**Required work**: Please print the entries below exactly, from the line with "pubblicare in tabelle che distinguano le" through the line with "Dirigenti cessati dal rapporto di lavoro", including both of those lines and leaving out all others.

**Data supplied**:
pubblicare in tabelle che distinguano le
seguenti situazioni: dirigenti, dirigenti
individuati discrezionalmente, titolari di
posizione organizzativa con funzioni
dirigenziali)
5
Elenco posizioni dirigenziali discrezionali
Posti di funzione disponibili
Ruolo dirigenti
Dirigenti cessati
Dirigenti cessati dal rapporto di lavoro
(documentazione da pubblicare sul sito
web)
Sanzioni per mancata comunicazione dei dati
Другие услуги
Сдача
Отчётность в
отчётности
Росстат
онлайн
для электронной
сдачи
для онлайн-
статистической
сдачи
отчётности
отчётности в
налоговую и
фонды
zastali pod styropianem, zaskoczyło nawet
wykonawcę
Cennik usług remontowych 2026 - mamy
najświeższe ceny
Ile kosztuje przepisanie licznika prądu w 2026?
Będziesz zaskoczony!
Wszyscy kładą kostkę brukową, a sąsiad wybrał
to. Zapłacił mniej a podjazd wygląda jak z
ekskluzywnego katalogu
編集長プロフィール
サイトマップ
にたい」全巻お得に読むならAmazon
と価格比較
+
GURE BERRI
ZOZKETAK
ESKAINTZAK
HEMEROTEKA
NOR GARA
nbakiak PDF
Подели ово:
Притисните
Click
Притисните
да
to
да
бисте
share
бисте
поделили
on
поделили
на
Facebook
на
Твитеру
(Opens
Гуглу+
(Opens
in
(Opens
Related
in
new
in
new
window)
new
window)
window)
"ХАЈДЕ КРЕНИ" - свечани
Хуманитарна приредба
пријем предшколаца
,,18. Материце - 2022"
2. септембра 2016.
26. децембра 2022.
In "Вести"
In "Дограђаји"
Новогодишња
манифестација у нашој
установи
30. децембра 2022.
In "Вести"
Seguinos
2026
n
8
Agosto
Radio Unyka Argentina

* * *

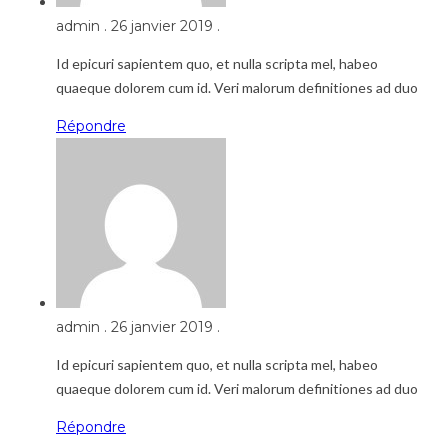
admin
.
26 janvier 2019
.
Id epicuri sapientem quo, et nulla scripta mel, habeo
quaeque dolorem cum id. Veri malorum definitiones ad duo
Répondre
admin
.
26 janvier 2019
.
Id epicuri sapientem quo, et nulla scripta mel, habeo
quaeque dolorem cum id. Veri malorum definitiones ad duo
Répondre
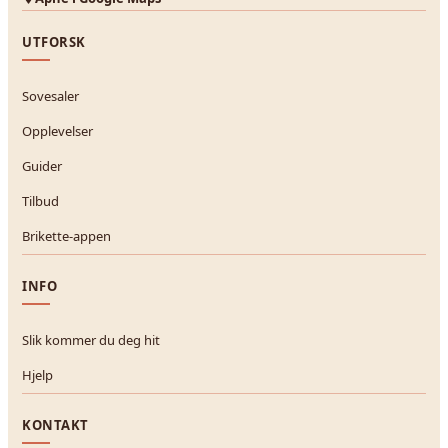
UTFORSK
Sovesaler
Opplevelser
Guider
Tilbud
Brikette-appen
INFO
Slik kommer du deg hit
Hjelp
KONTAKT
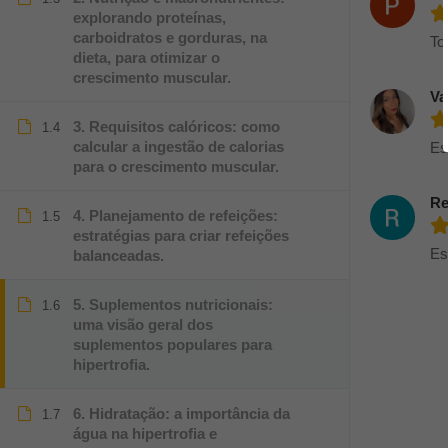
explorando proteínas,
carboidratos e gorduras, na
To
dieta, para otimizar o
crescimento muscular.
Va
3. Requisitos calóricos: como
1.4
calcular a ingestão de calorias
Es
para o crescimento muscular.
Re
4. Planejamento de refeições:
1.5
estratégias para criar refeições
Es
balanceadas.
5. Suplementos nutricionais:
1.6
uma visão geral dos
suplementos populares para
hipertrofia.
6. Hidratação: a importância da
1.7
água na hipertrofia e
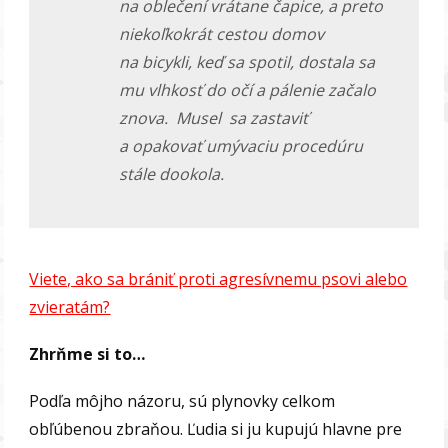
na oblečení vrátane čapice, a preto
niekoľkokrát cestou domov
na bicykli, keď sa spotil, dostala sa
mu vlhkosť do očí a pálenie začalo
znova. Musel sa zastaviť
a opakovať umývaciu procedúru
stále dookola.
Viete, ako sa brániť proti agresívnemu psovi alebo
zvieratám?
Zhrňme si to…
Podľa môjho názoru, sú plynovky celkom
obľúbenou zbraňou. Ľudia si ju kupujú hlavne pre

---

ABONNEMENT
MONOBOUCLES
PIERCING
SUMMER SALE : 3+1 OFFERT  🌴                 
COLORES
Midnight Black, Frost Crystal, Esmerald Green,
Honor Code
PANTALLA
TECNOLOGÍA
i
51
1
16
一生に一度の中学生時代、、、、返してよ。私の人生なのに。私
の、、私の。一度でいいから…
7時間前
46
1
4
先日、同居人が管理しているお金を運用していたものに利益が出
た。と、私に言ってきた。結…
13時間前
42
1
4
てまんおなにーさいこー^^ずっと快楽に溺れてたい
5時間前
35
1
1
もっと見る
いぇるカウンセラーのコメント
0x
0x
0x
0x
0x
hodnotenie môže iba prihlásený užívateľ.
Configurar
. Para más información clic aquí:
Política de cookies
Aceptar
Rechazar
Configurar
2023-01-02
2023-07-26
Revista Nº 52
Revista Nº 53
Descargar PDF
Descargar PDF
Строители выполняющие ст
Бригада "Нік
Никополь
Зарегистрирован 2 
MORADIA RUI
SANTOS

**Response to the exercise**:
pubblicare in tabelle che distinguano le
seguenti situazioni: dirigenti, dirigenti
individuati discrezionalmente, titolari di
posizione organizzativa con funzioni
dirigenziali)
5
Elenco posizioni dirigenziali discrezionali
Posti di funzione disponibili
Ruolo dirigenti
Dirigenti cessati
Dirigenti cessati dal rapporto di lavoro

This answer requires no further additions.